• _SOURCE DATA_
Start of Block

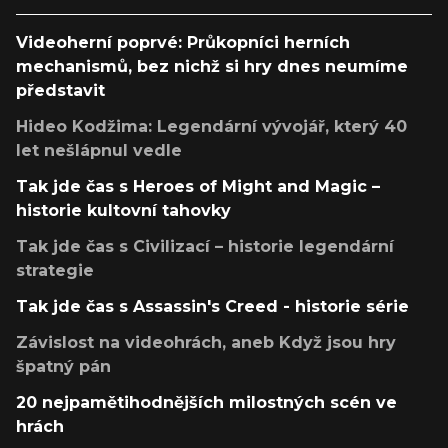
Videoherní poprvé: Průkopníci herních
mechanismů, bez nichž si hry dnes neumíme
představit
Hideo Kodžima: Legendární vývojář, který 40
let nešlápnul vedle
Tak jde čas s Heroes of Might and Magic –
historie kultovní tahovky
Tak jde čas s Civilizací – historie legendární
strategie
Tak jde čas s Assassin's Creed - historie série
Závislost na videohrách, aneb Když jsou hry
špatný pán
20 nejpamětihodnějších milostných scén ve
hrách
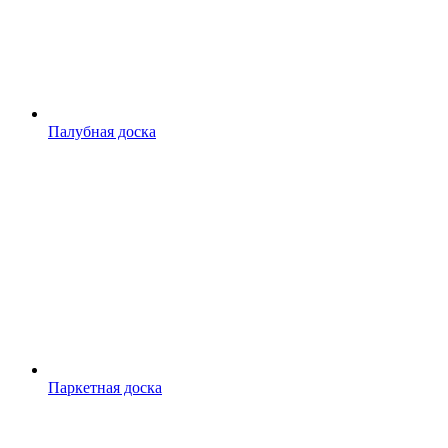
Палубная доска
Паркетная доска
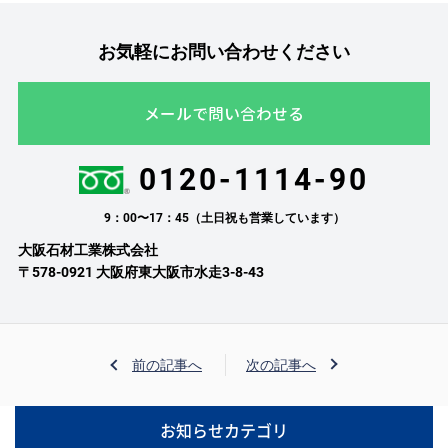
お気軽にお問い合わせください
メールで問い合わせる
0120-1114-90
9：00〜17：45（土日祝も営業しています）
大阪石材工業株式会社
〒578-0921 大阪府東大阪市水走3-8-43
前の記事へ
次の記事へ
お知らせカテゴリ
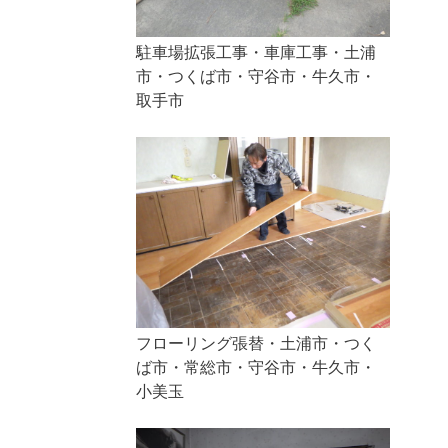
駐車場拡張工事・車庫工事・土浦
市・つくば市・守谷市・牛久市・
取手市
フローリング張替・土浦市・つく
ば市・常総市・守谷市・牛久市・
小美玉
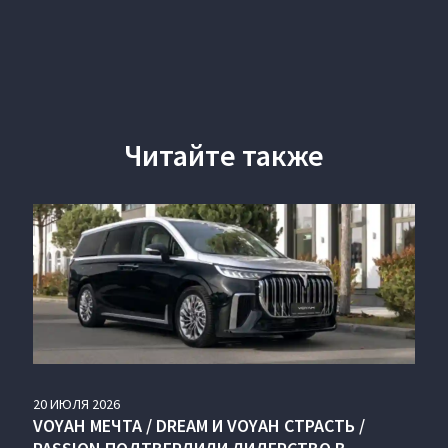
Читайте также
20
ИЮЛЯ
2026
VOYAH МЕЧТА / DREAM И VOYAH СТРАСТЬ /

End of Block

• _EXERCISE DESCRIPTION_
All lines from the line with "駐車場拡張工事・車庫工事・土浦" through the final line of the listing are to be printed exactly, both ends included; the pictures are not.

• _SOLUTION TO THIS TASK_
駐車場拡張工事・車庫工事・土浦
市・つくば市・守谷市・牛久市・
取手市
フローリング張替・土浦市・つく
ば市・常総市・守谷市・牛久市・
小美玉
Читайте также
20
ИЮЛЯ
2026
VOYAH МЕЧТА / DREAM И VOYAH СТРАСТЬ /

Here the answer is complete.